#### Supplied material:
========================

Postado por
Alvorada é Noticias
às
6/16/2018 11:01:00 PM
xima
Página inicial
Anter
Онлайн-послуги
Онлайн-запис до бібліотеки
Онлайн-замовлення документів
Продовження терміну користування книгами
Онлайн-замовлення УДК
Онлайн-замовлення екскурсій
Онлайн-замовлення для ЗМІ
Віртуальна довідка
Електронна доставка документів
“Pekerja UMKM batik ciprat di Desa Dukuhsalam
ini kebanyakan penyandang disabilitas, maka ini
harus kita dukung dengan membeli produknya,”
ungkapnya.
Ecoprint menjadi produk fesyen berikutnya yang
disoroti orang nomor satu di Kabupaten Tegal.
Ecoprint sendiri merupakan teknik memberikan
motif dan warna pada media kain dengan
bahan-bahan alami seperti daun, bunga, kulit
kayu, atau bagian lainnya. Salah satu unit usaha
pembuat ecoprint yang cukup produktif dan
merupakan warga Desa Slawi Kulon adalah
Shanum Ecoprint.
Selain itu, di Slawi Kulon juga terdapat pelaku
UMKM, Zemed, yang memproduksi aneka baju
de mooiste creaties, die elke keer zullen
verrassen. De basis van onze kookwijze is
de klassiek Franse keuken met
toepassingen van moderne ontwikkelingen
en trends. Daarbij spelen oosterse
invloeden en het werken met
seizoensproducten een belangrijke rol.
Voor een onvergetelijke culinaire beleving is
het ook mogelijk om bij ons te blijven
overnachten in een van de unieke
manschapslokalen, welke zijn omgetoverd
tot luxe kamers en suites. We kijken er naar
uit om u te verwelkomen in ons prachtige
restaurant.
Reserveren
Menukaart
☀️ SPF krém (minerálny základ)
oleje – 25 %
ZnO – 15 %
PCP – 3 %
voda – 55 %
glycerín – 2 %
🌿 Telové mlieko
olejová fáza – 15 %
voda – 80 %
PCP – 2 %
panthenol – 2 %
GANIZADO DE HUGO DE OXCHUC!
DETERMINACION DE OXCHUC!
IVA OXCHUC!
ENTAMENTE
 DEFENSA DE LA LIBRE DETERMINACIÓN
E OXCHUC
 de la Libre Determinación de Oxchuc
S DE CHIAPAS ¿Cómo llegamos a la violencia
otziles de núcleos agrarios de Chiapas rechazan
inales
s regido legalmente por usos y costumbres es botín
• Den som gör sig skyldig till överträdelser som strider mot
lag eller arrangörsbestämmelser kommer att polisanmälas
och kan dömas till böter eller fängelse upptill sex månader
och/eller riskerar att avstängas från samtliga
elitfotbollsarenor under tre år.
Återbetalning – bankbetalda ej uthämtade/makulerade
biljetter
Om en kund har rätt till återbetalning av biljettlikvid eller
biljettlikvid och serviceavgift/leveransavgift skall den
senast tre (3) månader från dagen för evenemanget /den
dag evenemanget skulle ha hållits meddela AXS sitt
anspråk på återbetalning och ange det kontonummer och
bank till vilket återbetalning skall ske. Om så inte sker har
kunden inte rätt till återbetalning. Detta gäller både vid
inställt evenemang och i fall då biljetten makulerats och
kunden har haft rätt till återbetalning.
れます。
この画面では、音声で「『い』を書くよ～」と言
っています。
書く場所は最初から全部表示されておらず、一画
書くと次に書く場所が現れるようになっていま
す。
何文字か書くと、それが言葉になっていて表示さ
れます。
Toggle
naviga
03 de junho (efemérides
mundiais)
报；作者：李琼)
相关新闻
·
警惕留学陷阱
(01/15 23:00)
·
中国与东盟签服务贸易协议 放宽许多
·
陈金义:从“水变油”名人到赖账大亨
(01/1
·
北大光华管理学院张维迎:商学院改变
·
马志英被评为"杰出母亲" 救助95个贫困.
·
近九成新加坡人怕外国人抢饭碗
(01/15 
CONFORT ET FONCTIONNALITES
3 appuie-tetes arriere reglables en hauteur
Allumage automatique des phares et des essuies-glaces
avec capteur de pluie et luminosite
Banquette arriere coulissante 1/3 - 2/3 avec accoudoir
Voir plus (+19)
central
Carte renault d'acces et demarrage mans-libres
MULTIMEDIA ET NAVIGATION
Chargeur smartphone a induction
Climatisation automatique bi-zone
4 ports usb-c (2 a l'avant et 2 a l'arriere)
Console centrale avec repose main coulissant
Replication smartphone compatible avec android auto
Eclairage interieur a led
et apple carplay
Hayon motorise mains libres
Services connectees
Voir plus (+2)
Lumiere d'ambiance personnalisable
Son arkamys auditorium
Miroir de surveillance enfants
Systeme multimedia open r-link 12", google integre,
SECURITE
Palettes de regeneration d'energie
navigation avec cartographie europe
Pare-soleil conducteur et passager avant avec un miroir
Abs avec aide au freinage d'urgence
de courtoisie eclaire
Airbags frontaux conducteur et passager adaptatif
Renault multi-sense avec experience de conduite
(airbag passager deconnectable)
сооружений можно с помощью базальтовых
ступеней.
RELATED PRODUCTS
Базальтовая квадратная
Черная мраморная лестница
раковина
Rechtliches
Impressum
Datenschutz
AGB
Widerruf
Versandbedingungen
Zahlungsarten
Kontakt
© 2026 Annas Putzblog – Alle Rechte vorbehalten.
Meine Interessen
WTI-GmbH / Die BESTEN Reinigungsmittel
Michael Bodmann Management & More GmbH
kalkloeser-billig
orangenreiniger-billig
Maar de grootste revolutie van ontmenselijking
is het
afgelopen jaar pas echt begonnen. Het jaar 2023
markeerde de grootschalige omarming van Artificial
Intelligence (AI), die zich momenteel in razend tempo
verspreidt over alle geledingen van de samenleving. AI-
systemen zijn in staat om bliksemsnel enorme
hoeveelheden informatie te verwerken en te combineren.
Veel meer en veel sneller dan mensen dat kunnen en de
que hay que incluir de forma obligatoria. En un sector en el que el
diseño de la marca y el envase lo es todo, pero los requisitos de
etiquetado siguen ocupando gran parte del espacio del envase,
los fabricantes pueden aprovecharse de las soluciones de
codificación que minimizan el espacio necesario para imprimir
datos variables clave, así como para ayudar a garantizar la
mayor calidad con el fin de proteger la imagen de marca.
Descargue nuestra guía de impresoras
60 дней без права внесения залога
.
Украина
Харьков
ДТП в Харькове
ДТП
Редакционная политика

========================

#### Instructions for the task:
Each line from the first line of the entries up to and including the line containing "manschapslokalen, welke zijn omgetoverd" should be transcribed exactly, with all other lines left out.

#### Solution for this problem:
Postado por
Alvorada é Noticias
às
6/16/2018 11:01:00 PM
xima
Página inicial
Anter
Онлайн-послуги
Онлайн-запис до бібліотеки
Онлайн-замовлення документів
Продовження терміну користування книгами
Онлайн-замовлення УДК
Онлайн-замовлення екскурсій
Онлайн-замовлення для ЗМІ
Віртуальна довідка
Електронна доставка документів
“Pekerja UMKM batik ciprat di Desa Dukuhsalam
ini kebanyakan penyandang disabilitas, maka ini
harus kita dukung dengan membeli produknya,”
ungkapnya.
Ecoprint menjadi produk fesyen berikutnya yang
disoroti orang nomor satu di Kabupaten Tegal.
Ecoprint sendiri merupakan teknik memberikan
motif dan warna pada media kain dengan
bahan-bahan alami seperti daun, bunga, kulit
kayu, atau bagian lainnya. Salah satu unit usaha
pembuat ecoprint yang cukup produktif dan
merupakan warga Desa Slawi Kulon adalah
Shanum Ecoprint.
Selain itu, di Slawi Kulon juga terdapat pelaku
UMKM, Zemed, yang memproduksi aneka baju
de mooiste creaties, die elke keer zullen
verrassen. De basis van onze kookwijze is
de klassiek Franse keuken met
toepassingen van moderne ontwikkelingen
en trends. Daarbij spelen oosterse
invloeden en het werken met
seizoensproducten een belangrijke rol.
Voor een onvergetelijke culinaire beleving is
het ook mogelijk om bij ons te blijven
overnachten in een van de unieke
manschapslokalen, welke zijn omgetoverd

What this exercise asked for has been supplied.